Are radiation-induced biological changes lowered due to tin prefilter and is a 5 mGy dose reduction detectable?
There is no significant (p = 0.14–0.69) GE difference in all genes studied of the 120 kV FD compared to the Sn 150 kV LD protocol with a 20% dose reduction. However, the frequency distribution between Sn 150 kV LD and 120 kV FD was not random (Chi-square p = 0.001), with the majority of DGE induced by Sn 150 kV LD samples falling into the low fold-change category (Fig 4B).
No significant change (p = 0.21–0.56) in GE levels was seen in all genes studied when comparing the Sn 150 kV FD with the 5 mGy lesser X-irradiated Sn 150 kv LD protocol. Again, the frequency distribution between Sn 150 kV LD and Sn 150 kV FD was not random (Chi-square p = 0.008), with the majority of DGE induced by Sn 150 kV LD samples falling into the low fold-change category (Fig 4C).
The results did not differ when different Taq-Man assays were used for FDXR and DDB2 (S4 Fig).
Post-transcriptional measurements on altogether 667 different miRNA species using LDAs.

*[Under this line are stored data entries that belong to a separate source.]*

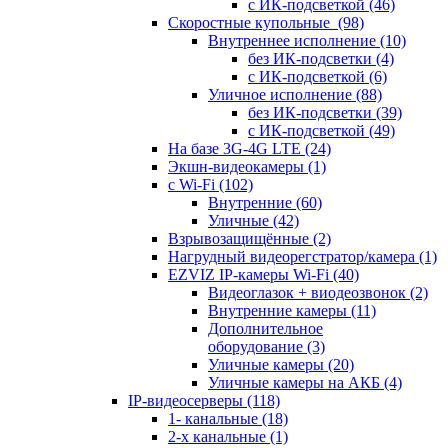
с ИК-подсветкой
(46)
Скоростные купольные
(98)
Внутреннее исполнение
(10)
без ИК-подсветки
(4)
с ИК-подсветкой
(6)
Уличное исполнение
(88)
без ИК-подсветки
(39)
с ИК-подсветкой
(49)
На базе 3G-4G LTE
(24)
Экшн-видеокамеры
(1)
с Wi-Fi
(102)
Внутренние
(60)
Уличные
(42)
Взрывозащищённые
(2)
Нагрудный видеорегстратор/камера
(1)
EZVIZ IP-камеры Wi-Fi
(40)
Видеоглазок + виодеозвонок
(2)
Внутренние камеры
(11)
Дополнительное
оборудование
(3)
Уличные камеры
(20)
Уличные камеры на АКБ
(4)
IP-видеосерверы
(118)
1- канальные
(18)
2-х канальные
(1)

In the first step, all plotted miRNAs on the LDAs were analysed according to Fig 5 (upper half), which resulted in 48 miRNAs that showed a radiation-induced DGE increase ≥ │1.5 │ in the samples of at least one of the examined protocols. In the second step, the four addressed research questions (Fig 1) were analysed separately (Fig 5, lower half).
In the first step (upper half) candidate miRNAs were identified. Candidate miRNAs showed a DGE ≥ │1.5│in the samples from at least 3 donors in at least one protocol. In a second step (lower half), the four research questions (radiation-induced DGE, 150 kV FD vs. Sn 150 kV FD, 120 kV FD vs. Sn 150 kV LD, Sn 150 kV FD vs. Sn 150 kV LD) were further evaluated, resulting in 8 to 41 potentially dysregulated miRNAs per research question. The selection criteria to detect dysregulated miRNA was intentionally set low (min. n = 3 donors, DGE │1.5│) to avoid premature rejection of candidate miRNA in this pilot study. Abbreviations: Ct = cycle threshold, DGE = differential gene expression, FD = full dose, kV = kilovolt, LD = low dose, miRNA = microRNA, Sn = tin prefilter.
Are radiation-induced biological changes detectable?
Here, we found 8 miRNAs that showed a radiation-induced up- or down-regulation in all FD X-irradiated samples. However, all detected DGE changes were non-significant (p = 0.15–1.00, S2 Table). Since no significant radiation-induced dysregulation of miRNA was detected, a frequency distribution analysis was not performed.
Are radiation-induced biological changes altered due to tin prefilter?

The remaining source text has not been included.